When I was little, my family and I always went to the early service at my church (the family still does, I joined the choir and got to sleep in an extra hour!). Most of the service was traditional, but it began with a 10 minute Hymn Sing. Church members would call out a number and we would all join our voices in that song.
One of my goals this month was to praise God every day, and that continues to remind me of the joyful noise my congregation made in that time. One of my favorite songs that we consistently sang was Hymn #302, Lord of the Dance.
This week especially has been full of dancing, from having a dance/worship night for team time, to learning line dances to teach to our students after our farewell dinner, to random moments during the day.
But I am often reminded that Cambodia is not a place where dancing comes so easily. Yesterday, my team and I visited the Choeung Ek Genocidal Center, more commonly known as the Killing Fields.
This is one of hundreds of sites where 3 million Cambodians lost their lives during Pol Pot’s reign of terror from 1975 – 1979. Teachers, students, doctors, businessman and lawyers died here. Their only crime: being educated city-dwellers. Men, women, and children were killed indiscriminately. Even innocent babies were murdered in the most horrendous of ways.
They will never get a chance to dance.
Walking through that hallowed ground, where bits of bone and clothes rise to the surface after every flood, I could hear birds chirping happily in the trees. Across the street, at a park or school, children laughed and screamed for joy – so unlike the screams of terror that once filled the air.
Dozens of butterflies flitted among the flowers.
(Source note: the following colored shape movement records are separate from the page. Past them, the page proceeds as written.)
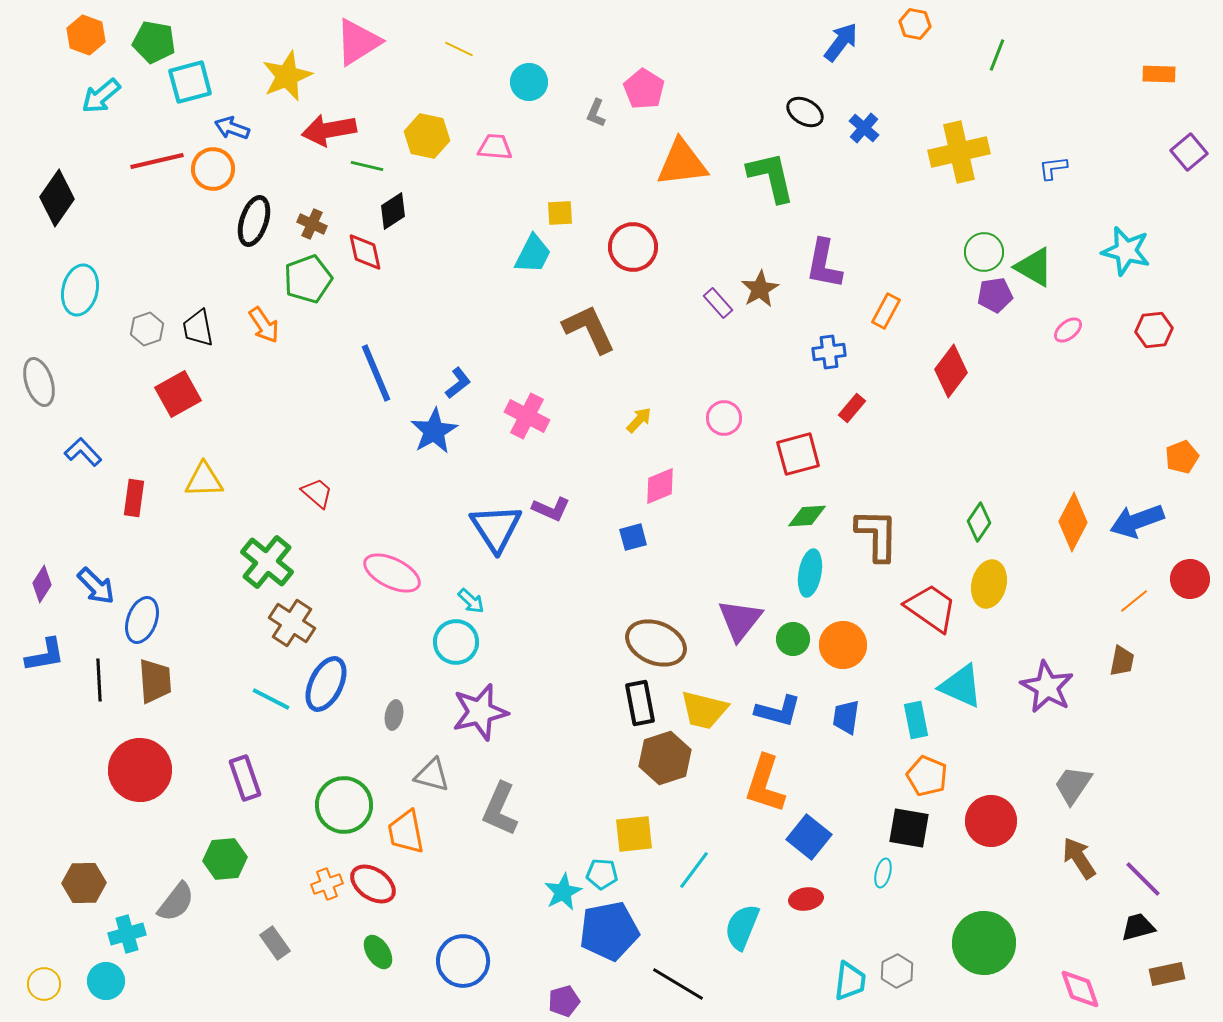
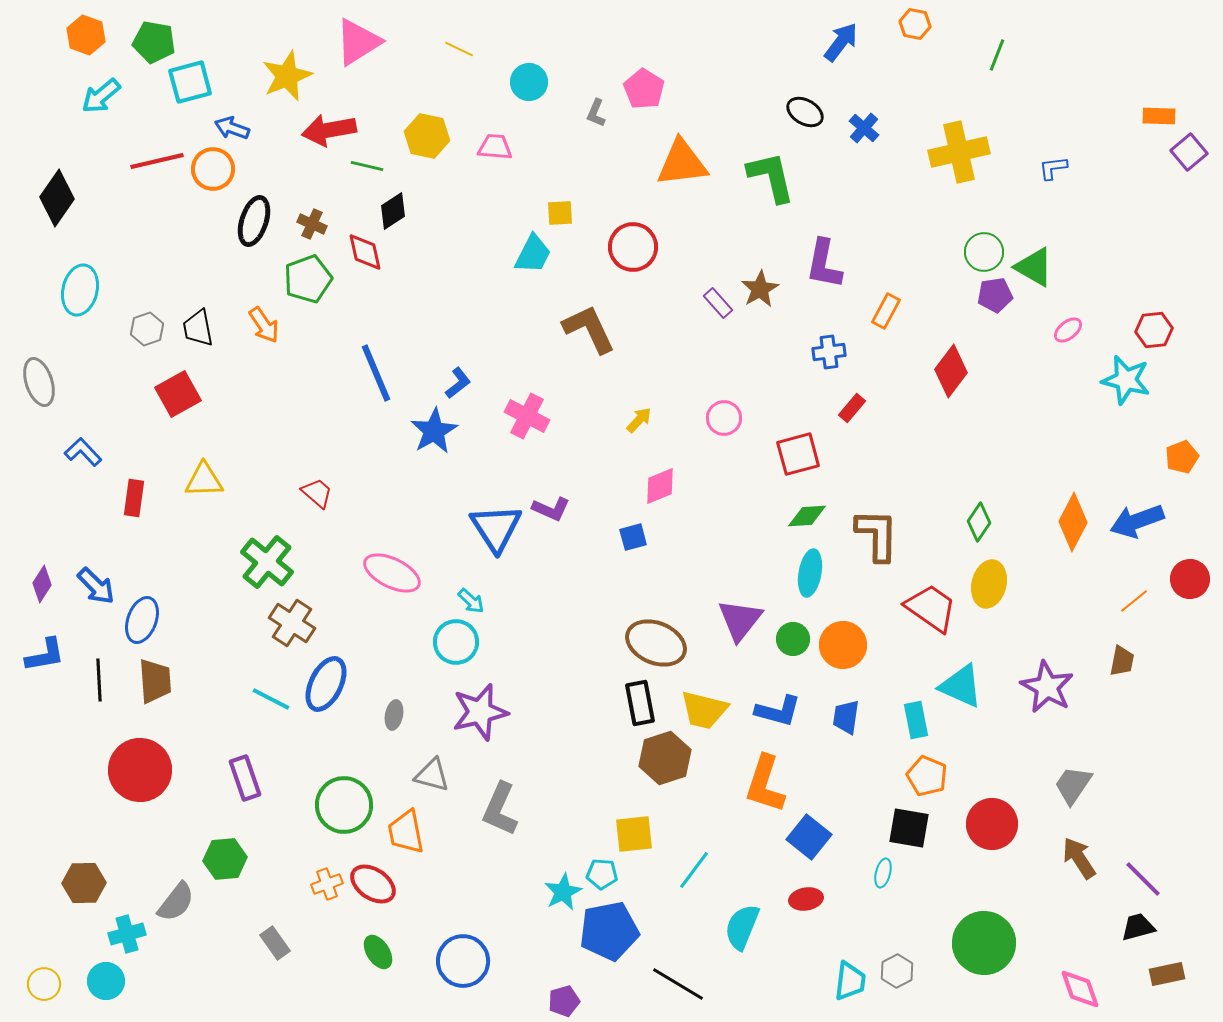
orange rectangle at (1159, 74): moved 42 px down
cyan star at (1126, 251): moved 129 px down
red circle at (991, 821): moved 1 px right, 3 px down
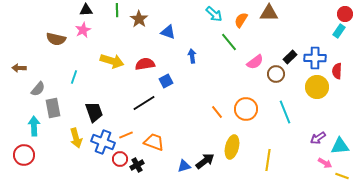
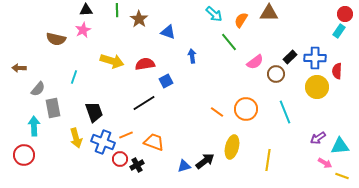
orange line at (217, 112): rotated 16 degrees counterclockwise
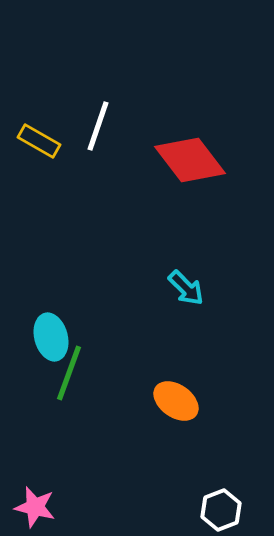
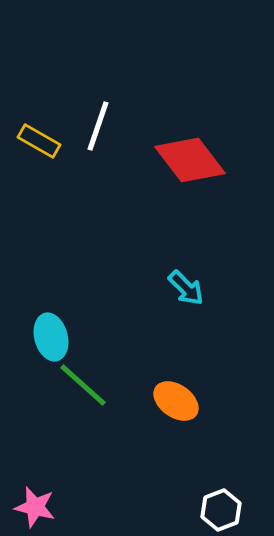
green line: moved 14 px right, 12 px down; rotated 68 degrees counterclockwise
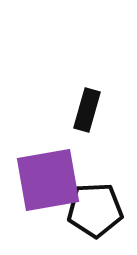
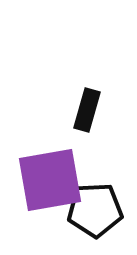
purple square: moved 2 px right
Forty years ago, Cambodia too had the devil on it’s back. It was too hard to dance. But just as Jesus rose from the dead, this country has risen from the brokenness and tragedy it has suffered. Her people are still going on, while at the same time striving to never forget their past. And I desperately hope and pray that as these wounds heal, as life continues to flourish, that they would learn about the Life that never dies. That they would experience the dance that never ends.